On Wed, Mar 3, 2010 at 1:45 PM, Tamas Jambor <[email protected]> wrote:
> my problem is that using Person correlation with adjusted weighed average
> prediction (i.e. not shifting the weights) results in a very bad RMSE,
> especially for item-based (but I get a surprisingly good results for other
> measures), so that surely something wrong with negative weights.

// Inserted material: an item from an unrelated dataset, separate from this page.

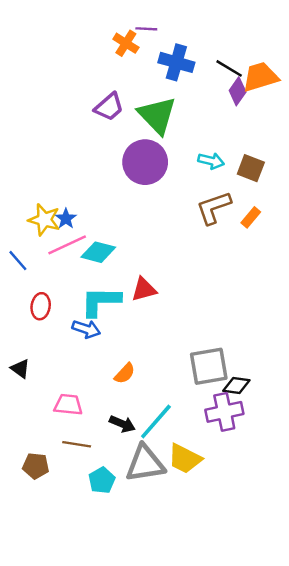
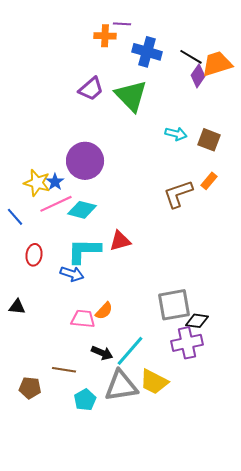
orange cross: (126, 43) -> (105, 36), turned -30
purple circle: (145, 162) -> (85, 161), moved
brown L-shape: (214, 208) -> (178, 194), moved
black triangle: (20, 369) -> (17, 307), turned -30
pink trapezoid: (68, 405) -> (83, 319), moved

Yes, that alone is not sufficient -- you'd need to cap the estimated
preference value at the minimum / maximum possible values. Otherwise
the RMSE could be infinite, since the estimate can be arbitrarily
large or small.

My patch for issue 321 will address this, such that you can safely use
Pearson. Or you can hack it into your own customized version.

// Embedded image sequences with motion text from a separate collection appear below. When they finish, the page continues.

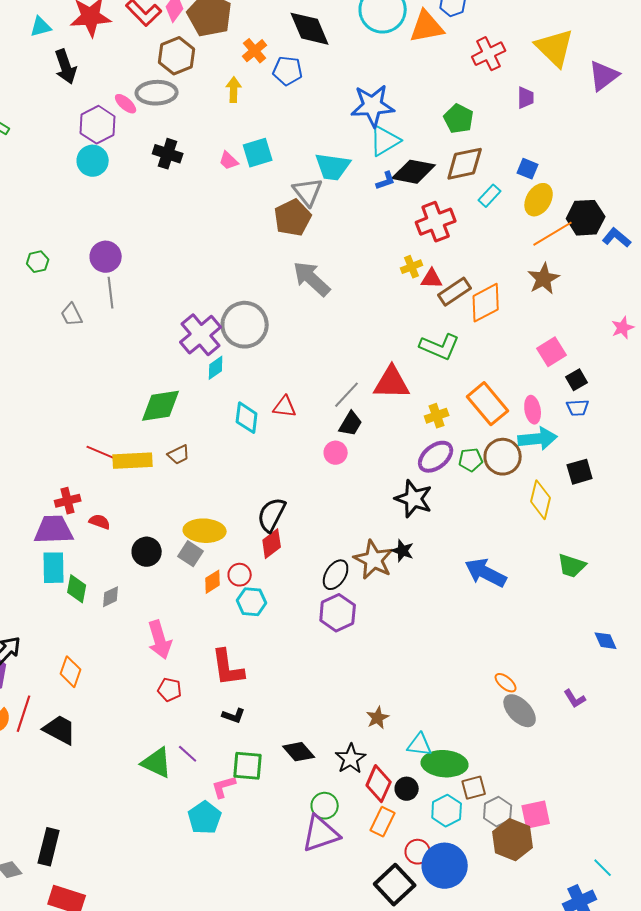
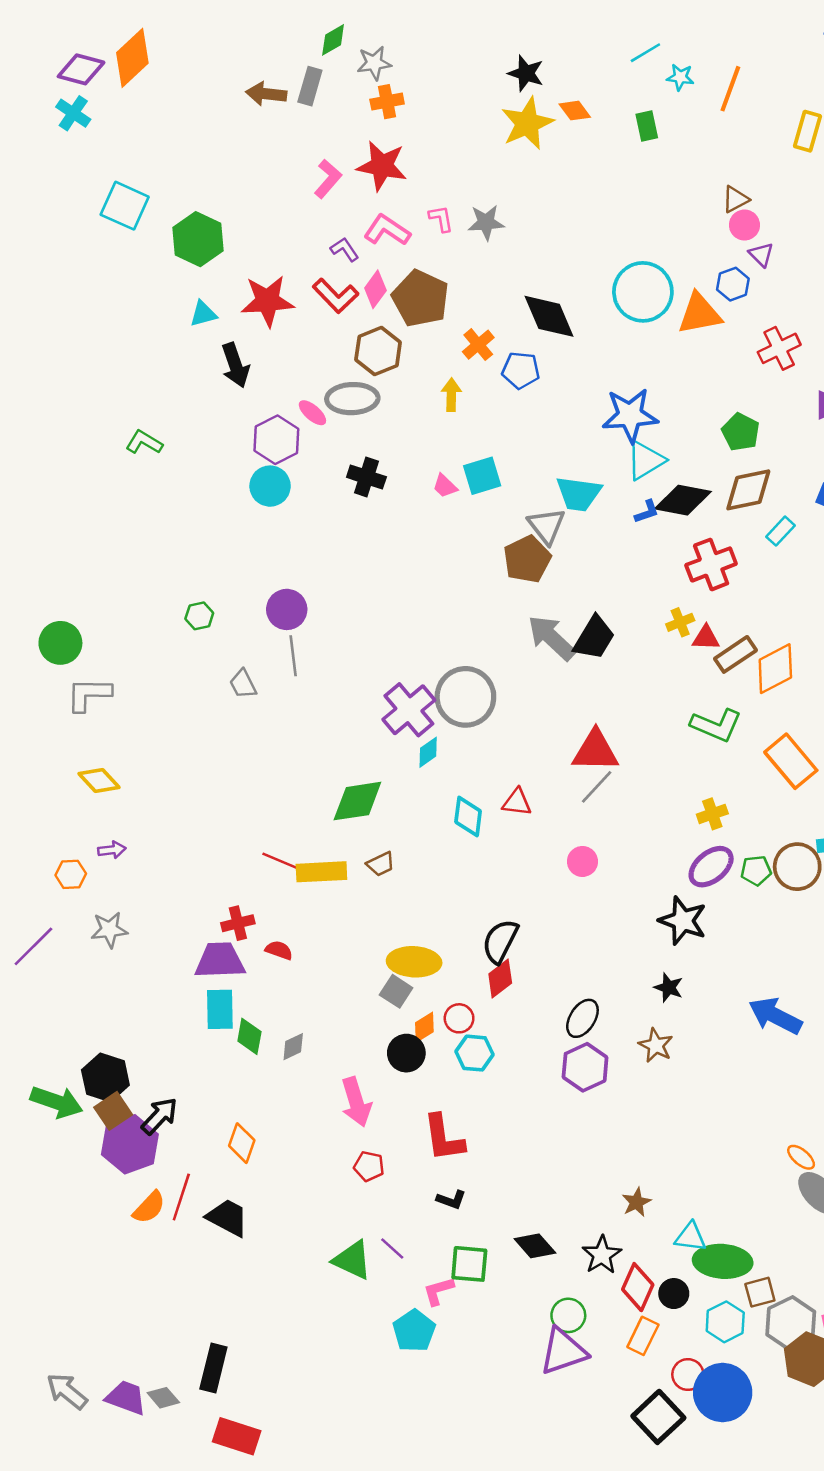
red triangle: (392, 383) -> (595, 751), moved
orange rectangle: (488, 404) -> (791, 761), moved
black trapezoid: (351, 424) -> (594, 638), moved, size x1.4
black circle: (147, 552) -> (406, 1053), moved
brown star: (374, 560) -> (656, 1045), moved, size x0.7
gray hexagon: (498, 812) -> (791, 1323), size x1.4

> however, just tried cosine similarity and EuclideanDistanceSimilarity for
> item-based, they are OK in terms of RMSE (around 1.03 for both), although
> EuclideanDistanceSimilarity performs a slightly better with other measures (
> e.g. NDCG, MAP, precision, etc).

Euclidean distance similarity works because its weights aren't
negative. Even if you aren't capping the estimates, you won't get such
out-of-bounds estimates.

(Uncentered) Cosine measure similarity works for the same reason,
assuming your preference value range is nonnegative -- the cosine is
never negative then.

The real solution isn't really to use uncentered data, but to fully
implement support for negative weights, which means capping.